The decision to use addressable SRAM over simpler FIFO chip buffers was based on cost and availability. However, while using FIFOs saves FPGA pins, having random-access memory adds flexibility to future designs.
The size of the SRAM was chosen to be 32k 8, and two chips are used in each buffer module. This allows all the data from a particular buffer module to be read in one 64k byte segment on the PC. The type of chips used was HM62256-LP70, manufactured by Goldstar.
The other components in each module are referred to as the DAR and the LBX. The DAR is a 16 bit register for reading values from Rocky via ribbon cable. It is two 74LS374 chips, clocked and enabled by signals from the Bullwinkle control GALs. They are be clocked synchronously with BCLK following a rising edge of REC from Rocky and enabled if Bullwinkle is in Acquire mode.
The LBX (Local Bus Transceiver) is a pair of 74LS245 bidirectional tri-state buffers. The direction and output enable lines for LBX also come from the control GALs.
The FPGA program is the top level VHDL file boris.v, with module entities specified in natasha.v and pointers.v. The FPGA must take care of matching SRAM timing specifications by using a 40 ns (25 MHz) clock and a state machine to control R/W, OE, and CS lines as well as the SRAM data and address lines. It must appropriately route the RAM data to the local bus lines or vice-versa, depending on whether Bullwinkle is extracting or recording data. It must also increment pointers into the RAM buffer for reading and writing, and using comparators signal when the pointers reach the Almost Full and Full marks.

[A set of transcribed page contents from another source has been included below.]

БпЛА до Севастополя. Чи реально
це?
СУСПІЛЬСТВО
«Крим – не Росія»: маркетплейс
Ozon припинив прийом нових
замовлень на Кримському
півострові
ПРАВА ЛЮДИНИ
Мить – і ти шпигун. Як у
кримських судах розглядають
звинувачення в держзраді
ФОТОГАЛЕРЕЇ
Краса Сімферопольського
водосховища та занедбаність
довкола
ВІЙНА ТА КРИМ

The method chosen for maintaining read and write pointers for the SRAM was a 15-bit linear-feedback shift register (LFSR). This produces a pseudorandom sequence of 32767 addresses (the all ones state is never used). Each LFSR (one for the read pointer, one for the write pointer) is implemented as simply 15 registers and one XNOR feedback gate.
The Almost Full condition is detected by an identity comparison with a hard-coded constant address determined by the LFSR sequence generator lfsr.c. For example, to make the high-water mark equal to 75% of the SRAM's 32k capacity, we compare to the 24,575th address in the sequence, which is 17400 decimal, or 100001111111000 binary.

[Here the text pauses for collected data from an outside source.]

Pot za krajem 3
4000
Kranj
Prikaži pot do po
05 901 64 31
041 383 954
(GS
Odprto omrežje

Empty and Full conditions both occur when the read and write pointers have the same value. The distinction is made by looking at the value of the Extract signal, since the FIFO will become Full only in Record modes and Empty only in Extract mode.

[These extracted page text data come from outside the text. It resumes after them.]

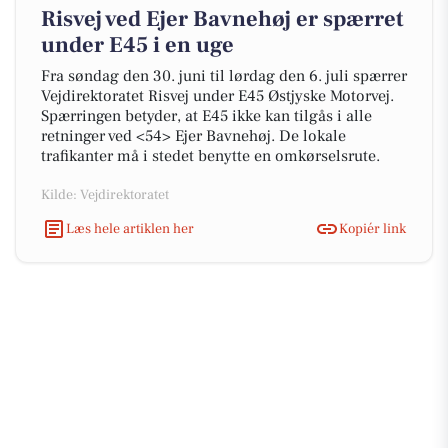
Risvej ved Ejer Bavnehøj er spærret
under E45 i en uge
Fra søndag den 30. juni til lørdag den 6. juli spærrer
Vejdirektoratet Risvej under E45 Østjyske Motorvej.
Spærringen betyder, at E45 ikke kan tilgås i alle
retninger ved <54> Ejer Bavnehøj. De lokale
trafikanter må i stedet benytte en omkørselsrute.
Kilde: Vejdirektoratet
Læs hele artiklen her
Kopiér link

The Full flag is not checked if the write pointer was just reset to zero. After the first value is written, the read and write pointers are no longer both zero, so equality means we've wrapped around and the FIFO is truly Full.
The process for synthesizing VHDL, mapping to Xilinx format, and producing ViewSim simulation files with post-routing delay information is described in Appendix C.
Boris was tested first with only pointers implemented, and no SRAM interface. The current pointer values were routed to the Data outputs instead of the SRAM address lines, so that they could be seen by the PC. Once correct operation was observed, the SRAM interface was added to the design, resulting in the final FPGA program, natasha. This design uses 59 of the 144 available CLBs, 55 internal flip-flops, and 59 of the 74 available I/O pins. The XMAKE program took about 8 minutes.